Evans legde een tot dan toe onbekende beschaving uit de Bronstijd bloot, die hij Minoïsch noemde naar de legendarische Kretenzische koning Minos. Hij verdeelde het materiaal dat hij opgroef in drie grote tijdperken, Vroeg, Midden en Laat, die zich uitstrekten van 3000 v. Chr. tot 1200 v. Chr. Binnen elk tijdperk onderscheidde hij opeenvolgende fasen van aardewerkkunst die hij vaststelde als indexen van technische en artistieke ontwikkeling. Zijn datering, evenals enkele van zijn belangrijke historische conclusies, werden nog in 1960 door sommige geleerden aangevochten.

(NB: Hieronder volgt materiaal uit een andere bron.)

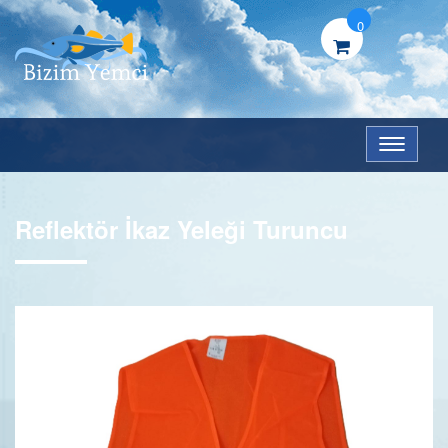
0
Menü
Reflektör İkaz Yeleği Turuncu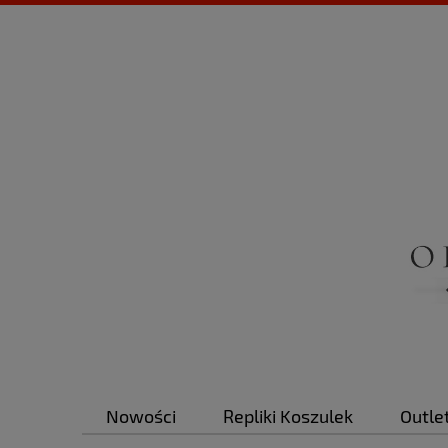
Nowości
Repliki Koszulek
Outle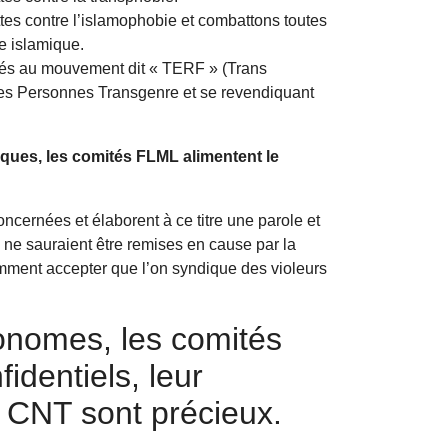
es contre l’islamophobie et combattons toutes
e islamique.
iés au mouvement dit « TERF » (Trans
les Personnes Transgenre et se revendiquant
iques, les comités FLML alimentent le
cernées et élaborent à ce titre une parole et
ui ne sauraient être remises en cause par la
omment accepter que l’on syndique des violeurs
onomes, les comités
dentiels, leur
la CNT sont précieux.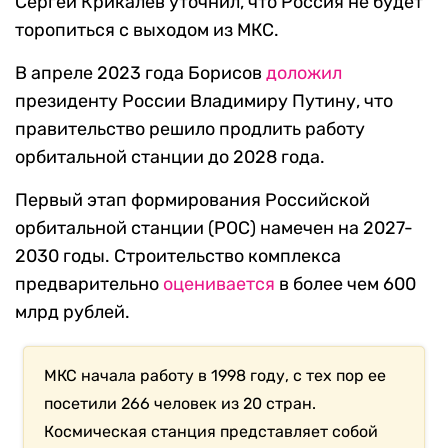
Сергей Крикалев
уточнил, что Россия не будет
торопиться с выходом из МКС.
В апреле 2023 года Борисов
доложил
президенту России Владимиру Путину, что
правительство решило продлить работу
орбитальной станции до 2028 года.
Первый этап формирования Российской
орбитальной станции (РОС) намечен на 2027-
2030 годы. Строительство комплекса
предварительно
оценивается
в более чем 600
млрд рублей.
МКС начала работу в 1998 году, с тех пор ее
посетили
266 человек из 20 стран.
Космическая станция представляет собой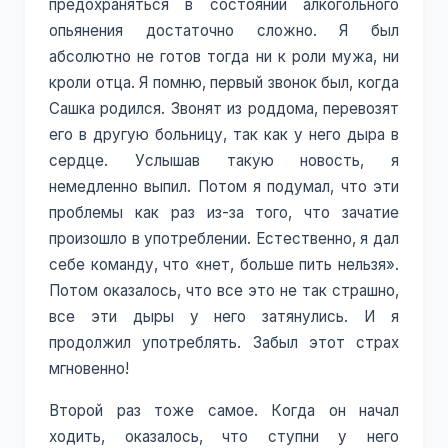
предохраняться в состоянии алкогольного
опьянения достаточно сложно. Я был
абсолютно не готов тогда ни к роли мужа, ни
кроли отца. Я помню, первый звонок был, когда
Сашка родился. Звонят из роддома, перевозят
его в другую больницу, так как у него дыра в
сердце. Услышав такую новость, я
немедленно выпил. Потом я подумал, что эти
проблемы как раз из-за того, что зачатие
произошло в употреблении. Естественно, я дал
себе команду, что «нет, больше пить нельзя».
Потом оказалось, что все это не так страшно,
все эти дыры у него затянулись. И я
продолжил употреблять. Забыл этот страх
мгновенно!
Второй раз тоже самое. Когда он начал
ходить, оказалось, что ступни у него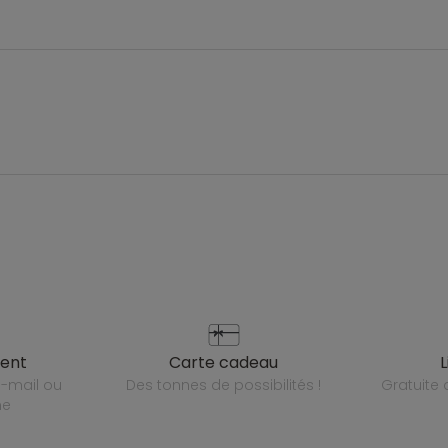
ient
carte cadeau
des tonnes de possibilités !
gratuit
ne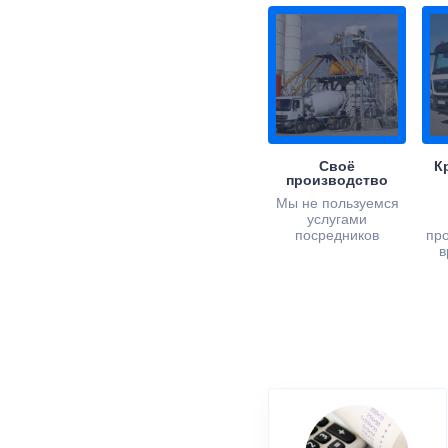
Своё
К
производство
Мы не пользуемся
услугами
посредников
пр
в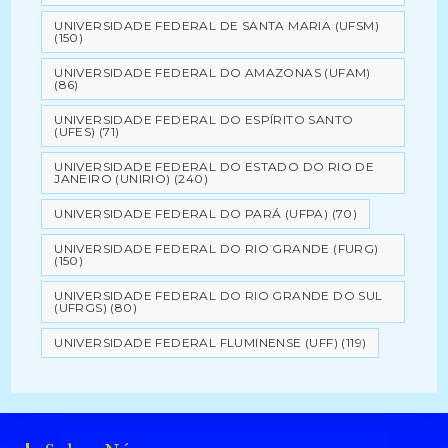
UNIVERSIDADE FEDERAL DE SANTA MARIA (UFSM)
(150)
UNIVERSIDADE FEDERAL DO AMAZONAS (UFAM)
(86)
UNIVERSIDADE FEDERAL DO ESPÍRITO SANTO
(UFES)
(71)
UNIVERSIDADE FEDERAL DO ESTADO DO RIO DE
JANEIRO (UNIRIO)
(240)
UNIVERSIDADE FEDERAL DO PARÁ (UFPA)
(70)
UNIVERSIDADE FEDERAL DO RIO GRANDE (FURG)
(150)
UNIVERSIDADE FEDERAL DO RIO GRANDE DO SUL
(UFRGS)
(80)
UNIVERSIDADE FEDERAL FLUMINENSE (UFF)
(119)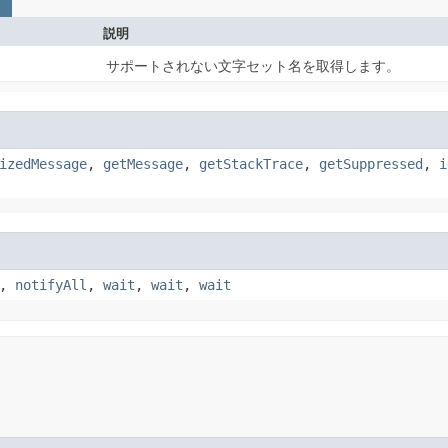
説明
サポートされない文字セット名を取得します。
izedMessage
,
getMessage
,
getStackTrace
,
getSuppressed
,
i
,
notifyAll
,
wait
,
wait
,
wait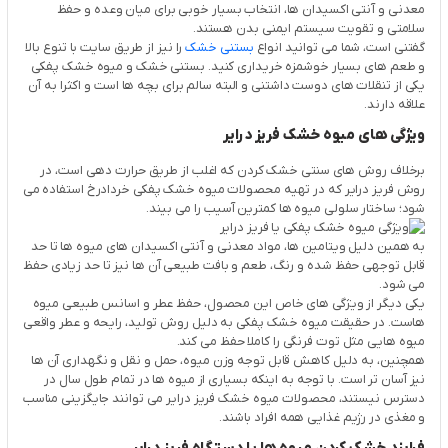
معدنی و آنتی اکسیدان ها، انتخاب بسیار خوبی برای میان وعده و حفظ
سلامتی و تقویت سیستم ایمنی بدن هستند.
گفتنی است، شما می توانید انواع
بستنی خشک
را نیز از طریق سایت با تنوع بالا
و طعم های بسیار خوشمزه خریداری کنید. بستنی خشک و میوه خشک پفکی
یکی از تنقلات های دوست داشتنی و البته سالم برای بچه ها است و اکثرا به آن
علاقه دارند.
ویژگی های میوه خشک فریز درایر
برخلاف روش های سنتی خشک کردن که اغلب از طریق حرارت دهی است، در
روش فریز درایر که در تهیه محصولات میوه خشک پفکی خردادرخ استفاده می
شود؛ ساختار سلولی میوه ها کمترین آسیب را می بیند.
به همین دلیل ویتامین ها، مواد معدنی و آنتی اکسیدان های میوه ها تا حد
قابل توجهی حفظ شده و رنگ، طعم و بافت طبیعی آن ها نیز تا حد زیادی حفظ
می شود.
یکی دیگر از ویژگی های خاص این محصول، حفظ عطر و اسانس طبیعی میوه
هاست. در حقیقت میوه خشک پفکی به دلیل روش تولید، رایحه و عطر واقعی
میوه هایی مثل توت فرنگی را کاملا حفظ می کند.
همچنین، به دلیل کاهش قابل توجه وزن میوه، حمل و نقل و نگهداری آن ها
نیز آسان تر است. با توجه به اینکه بسیاری از میوه ها در تمام طول سال در
دسترس نیستند، محصولات میوه خشک فریز درایر می توانند جایگزینی مناسب
و مغذی در رژیم غذایی همه افراد باشند.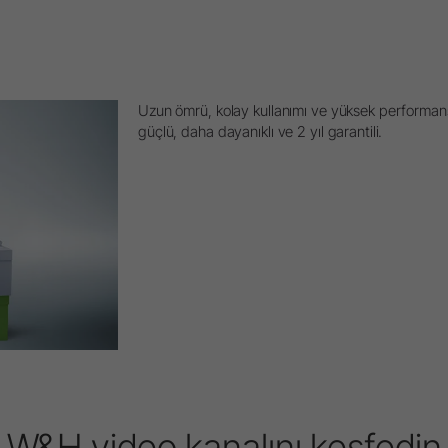
Uzun ömrü, kolay kullanımı ve yüksek performans
güçlü, daha dayanıklı ve 2 yıl garantili.
W&H video kanalını keşfedin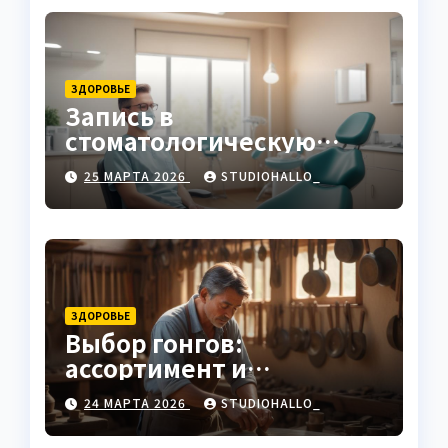
ЗДОРОВЬЕ
Запись в
стоматологическую
клинику
25 МАРТА 2026
STUDIOHALLO_
ЗДОРОВЬЕ
Выбор гонгов:
ассортимент и
характеристики
24 МАРТА 2026
STUDIOHALLO_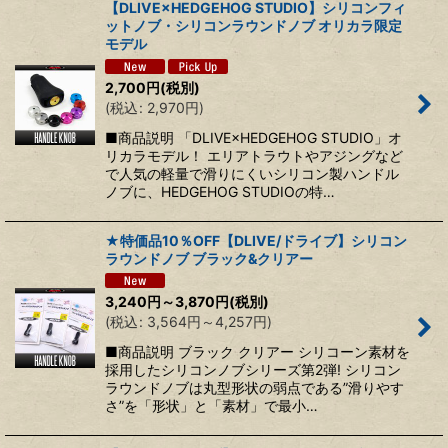
【DLIVE×HEDGEHOG STUDIO】シリコンフィ
ットノブ・シリコンラウンドノブ オリカラ限定
モデル
2,700
円
(税別)
(
税込
:
2,970
円
)
■商品説明 「DLIVE×HEDGEHOG STUDIO」オ
リカラモデル！ エリアトラウトやアジングなど
で人気の軽量で滑りにくいシリコン製ハンドル
ノブに、HEDGEHOG STUDIOの特…
★特価品10％OFF【DLIVE/ドライブ】シリコン
ラウンドノブ ブラック&クリアー
3,240
円
～3,870
円
(税別)
(
税込
:
3,564
円
～4,257
円
)
■商品説明 ブラック クリアー シリコーン素材を
採用したシリコンノブシリーズ第2弾! シリコン
ラウンドノブは丸型形状の弱点である”滑りやす
さ”を「形状」と「素材」で最小…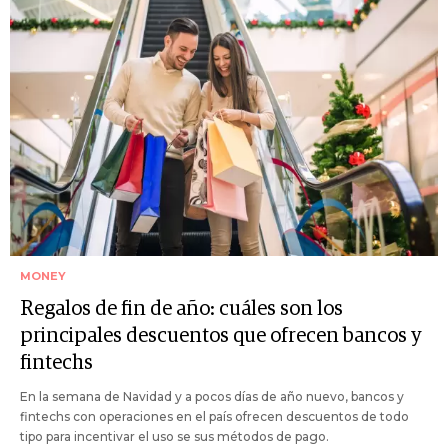
MONEY
Regalos de fin de año: cuáles son los
principales descuentos que ofrecen bancos y
fintechs
En la semana de Navidad y a pocos días de año nuevo, bancos y
fintechs con operaciones en el país ofrecen descuentos de todo
tipo para incentivar el uso se sus métodos de pago.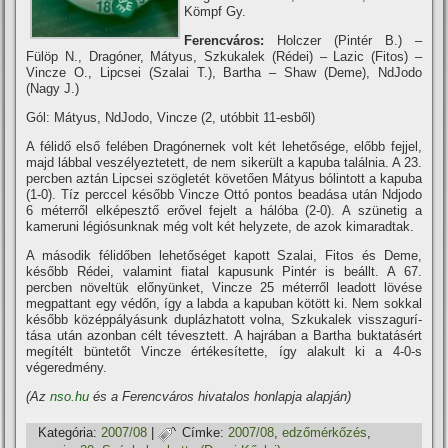
Kömpf Gy.
Ferencváros:
Holczer (Pintér B.) –
Fülöp N., Dragóner, Mátyus, Szkukalek (Rédei) – Lazic (Fitos) –
Vincze O., Lipcsei (Szalai T.), Bartha – Shaw (Deme), NdJodo
(Nagy J.)
Gól: Mátyus, NdJodo, Vincze (2, utóbbit 11-esből)
A félidő első felében Dragónernek volt két lehetősége, előbb fejjel,
majd lábbal veszélyeztetett, de nem sikerült a kapuba találnia. A 23.
percben aztán Lipcsei szögletét követően Mátyus bólintott a kapuba
(1-0). Tí­z perccel később Vincze Ottó pontos beadása után Ndjodo
6 méterről elképesztő erővel fejelt a hálóba (2-0). A szünetig a
kameruni légiósunknak még volt két helyzete, de azok kimaradtak.
A második félidőben lehetőséget kapott Szalai, Fitos és Deme,
később Rédei, valamint fiatal kapusunk Pintér is beállt. A 67.
percben növeltük előnyünket, Vincze 25 méterről leadott lövése
megpattant egy védőn, í­gy a labda a kapuban kötött ki. Nem sokkal
később középpályásunk duplázhatott volna, Szkukalek visszagurí­
tása után azonban célt tévesztett. A hajrában a Bartha buktatásért
megí­télt büntetőt Vincze értékesí­tette, í­gy alakult ki a 4-0-s
végeredmény.
(Az
nso.hu
és a Ferencváros hivatalos honlapja alapján)
Kategória:
2007/08
|
Címke:
2007/08
,
edzőmérkőzés
,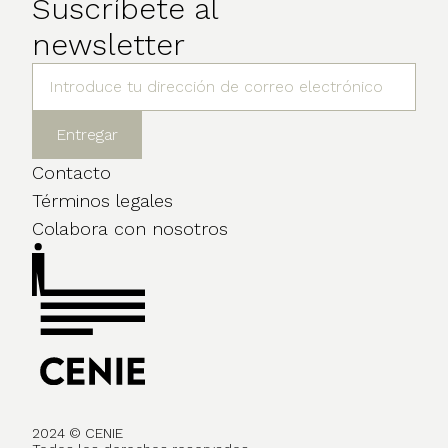
Suscríbete al
newsletter
Contacto
Términos legales
Colabora con nosotros
2024 © CENIE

Evans’ bevindingen, aangevuld met het werk van andere archeologen, toonden aan dat de Minoïsche cultuur tot op zekere hoogte een vormende factor was in de Myceense cultuur van het Griekse vasteland. Hij vond ook aanwijzingen voor contacten tussen de Minoïsche beschaving en die van Europa en Egypte. Hij heeft veel voorbeelden gevonden van twee pictografische schriften, Lineair A en Lineair B, die hij niet heeft kunnen ontcijferen. (In 1953 stelden Michael Ventris en John Chadwick een ontcijfering van Lineair B voor, en zij concludeerden dat het in archaïsch Grieks was geschreven. Lineair A is nog steeds niet ontcijferd.) Evans’ werk op Kreta leverde vitale chronologische indexen voor de Mediterrane cultuur van de 3e en 2e millennia v. Chr.